Covid hospitalizations among adults 75 years and older “are consistently two to three times as high as those in the next youngest age group,” who are 65 to 74, according to data presented by Dr. Fiona Havers, who leads the C.D.C.’s surveillance programs for respiratory disease-associated hospitalizations.
Most of those hospitalized adults had multiple underlying conditions, Dr. Havers said.
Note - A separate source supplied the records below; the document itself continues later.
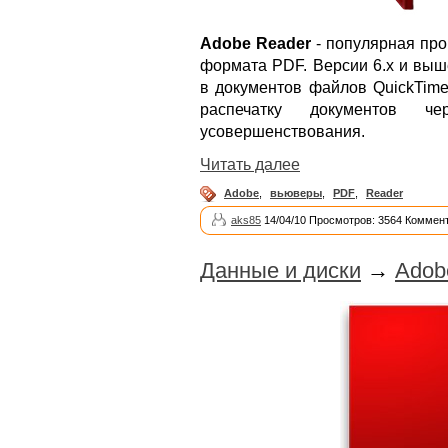
Adobe Reader
- популярная про
формата PDF. Версии 6.x и вы
в документов файлов QuickTime
распечатку документов ч
усовершенствования.
Читать далее
Adobe
,
вьюверы
,
PDF
,
Reader
aks85
14/04/10 Просмотров: 3564 Коммент
Данные и диски
→
Adob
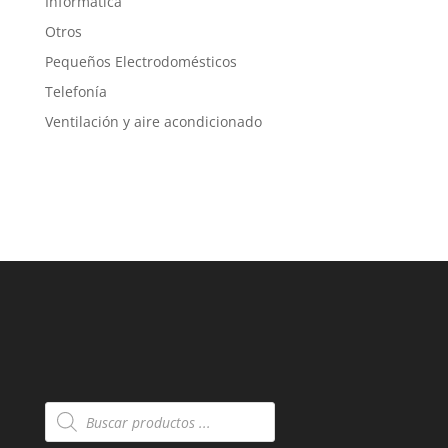
Informática
Otros
Pequeños Electrodomésticos
Telefonía
Ventilación y aire acondicionado
Búsqueda
de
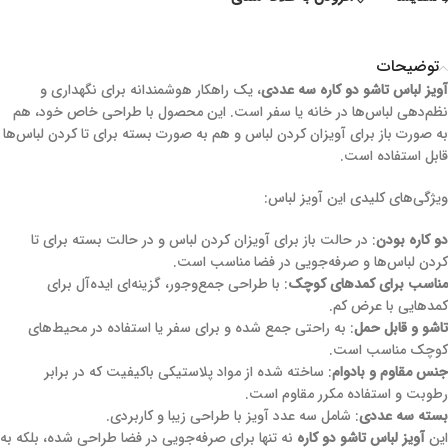
توضیحات
آویز لباس تاشو دو کاره سه عددی
، یک راهکار هوشمندانه برای نگهداری و
نظم‌دهی لباس‌ها در خانه یا سفر است. این محصول با طراحی خاص خود، هم
به صورت باز برای آویزان کردن لباس و هم به صورت بسته برای تا کردن لباس‌ها
قابل استفاده است.
ویژگی‌های کلیدی این آویز لباس:
دو کاره بودن
: در حالت باز برای آویزان کردن لباس و در حالت بسته برای تا
کردن لباس‌ها و صرفه‌جویی در فضا مناسب است.
مناسب برای کمدهای کوچک
: با طراحی جمع‌وجور، گزینه‌ای ایده‌آل برای
کمدهایی با عرض کم.
تاشو و قابل حمل
: به راحتی جمع شده و برای سفر یا استفاده در محیط‌های
کوچک مناسب است.
جنس مقاوم و بادوام
: ساخته شده از مواد پلاستیکی باکیفیت که در برابر
رطوبت و استفاده مکرر مقاوم است.
بسته سه عددی
: شامل سه عدد آویز با طراحی زیبا و کاربردی.
این
آویز لباس تاشو دو کاره
نه تنها برای صرفه‌جویی در فضا طراحی شده، بلکه به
Rates of hospitalization, a proxy for severe illness, are highest among American Indian, Alaska Native and Black Americans.
“African Americans, even from younger ages, have higher incidence of underlying conditions which would lead to higher adverse events in terms of hospitalization, I.C.U. and death,” said Dr. Oliver Brooks, chief medical officer at Watts HealthCare Corporation in Los Angeles. “So definitely the vaccine is needed.”
The new vaccines are designed to target the Omicron variant XBB.1.5, which was the dominant virus when health officials were deciding on the composition of the vaccine.
XBB.1.5 now accounts for only 3 percent of cases, but more than 90 percent of the circulating variants are its close relatives. The new vaccines appear to be effective against all of them, according to data presented at the meeting.
As with the flu vaccine, the greatest benefits of Covid immunization may accrue to those at highest risk. Nonetheless, the shots may help even those at reduced risk recover sooner after an infection, or miss fewer days of work, Dr. Jha said.
Those who have hybrid immunity — from both infection and immunization — have the strongest protection. But immunity of all types wanes over time, according to data presented at the meeting.
Most children and adults hospitalized for Covid since January 2023 had not received the most recent booster shot, Dr. Havers reported.
Even among the relatively young and healthy, Covid poses serious health risks, including long-term effects on the heart and other organs that can emerge and re-emerge months to years after the initial illness, Sharon Saydah, a C.D.C. researcher, told the panel.
Dr. Saydah presented preliminary estimates from the 2022 National Health Interview Survey suggesting that the highest prevalence of post-Covid symptoms occurs among adults aged 35 to 49 years: 9 percent reported health problems at least three months after acute illness.
The percentages of those reporting ongoing symptoms decreases over time, and are lower with the Omicron variant than with previous versions of the virus.
Officials in Britain are offering the new Covid vaccines only to those at high risk, including older adults, those with chronic medical conditions and frontline workers. That decision was based not on calculations about who would most benefit, but because of the prohibitive costs to the British government of offering the shots to everyone, according to Dr. Jha.
For people who are unable or unwilling to make multiple trips to a clinic or pharmacy to space the shots apart, experts recommended getting the shots together. Still, if at all possible, it may be wise to time the shots to provide maximum protection, some experts said.
Influenza typically peaks in February, so “I have generally recommended to people who are elderly to wait until October, just so that they still have a lot more protection,” Dr. Jha said. “You don’t want to get to Halloween and not have taken it, but sometime in October is pretty reasonable.”
Last year, Dr. Jha, who is 52, opted to get the Covid and flu shots at the same time. “I got one in each arm,” he said. “My arms were a little sore for 24 hours, but it was fine.”